Wolfgang Joop: "Mangel machte kreativ"
Archivmeldung vom 05.10.2019
Bitte beachten Sie, dass die Meldung den Stand der Dinge zum Zeitpunkt ihrer Veröffentlichung am 05.10.2019 wiedergibt. Eventuelle in der Zwischenzeit veränderte Sachverhalte bleiben daher unberücksichtigt.
Freigeschaltet durch André OttModedesigner Wolfgang Joop hält möglichen Verzicht aktuell für eine Grundsatzfrage. "Die grundsätzliche Frage heute lautet: Worauf kann ich eventuell verzichten? Und was würde mir wirklich Freude bereiten, ohne ein schlechtes Gewissen haben zu müssen?", sagte Joop der "taz am Wochenende".
Früher sei es selbstverständlich gewesen, "dass nicht alle alles haben und konsumieren können; der Mangel machte uns kreativ", so der Modedesigner weiter. "Flüge, die 35 Euro kosten, zeigen doch, dass wir uns verrannt - äh - verflogen haben. Wirkliches Reisen sowie auch Kaviar und Kokain gab es nur für eine ehemalige High Society, für die anderen eben nicht", sagte Joop. Den Erfolg der "Fast Fashion"-Industrie, also Ketten wie Zara, H&M und Primark mit günstiger, schnell wechselnder Massenmode, betrachtet er mit Skepsis: "Das erklärt sich mir in dieser Zeit, da die Modeindustrie in der Krise steckt, wie Zauberei. Mit `rechten`, also alten Mitteln, kann das nicht zugehen", so der Modedesigner weiter.
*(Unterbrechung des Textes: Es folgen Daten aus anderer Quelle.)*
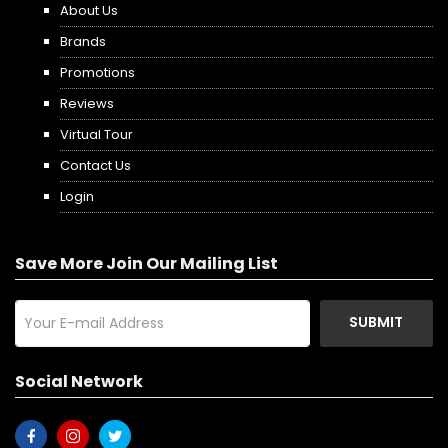
About Us
Brands
Promotions
Reviews
Virtual Tour
Contact Us
Login
Save More Join Our Mailing List
SUBMIT
Social Network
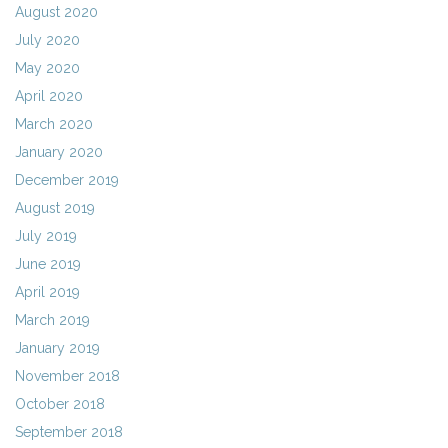
August 2020
July 2020
May 2020
April 2020
March 2020
January 2020
December 2019
August 2019
July 2019
June 2019
April 2019
March 2019
January 2019
November 2018
October 2018
September 2018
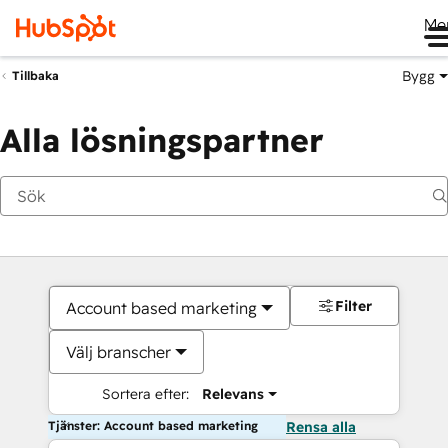
Me
Bygg
Tillbaka
Alla lösningspartner
Filter
Account based marketing
Välj branscher
Sortera efter:
Relevans
Tjänster: Account based marketing
Rensa alla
Seinen Eindruck vom Besuch einer Filiale des Modediscounters Primark beschrieb er so: "Der Laden sieht aus wie ein Massengrab. Das Traurige ist: Die jungen Leute haben sich die Freude daran nehmen lassen, sich am Samstag fürs Ausgehen anzuziehen", so Joop. Auf die Frage, was konkret falsch laufe, antwortete er: "Durch Überproduktion entstehen nutzlose Überschüsse, die dann statt beim Verbraucher im Abseits landen. Irgendwo. Dass alles irgendwie, irgendwo teilweise recycelt wieder auftauchen wird, glaube ich nur bedingt", sagte Joop der "taz am Wochenende". Das Problem betreffe nicht nur die Billigmode, sondern auch "High-Fashion-Häuser".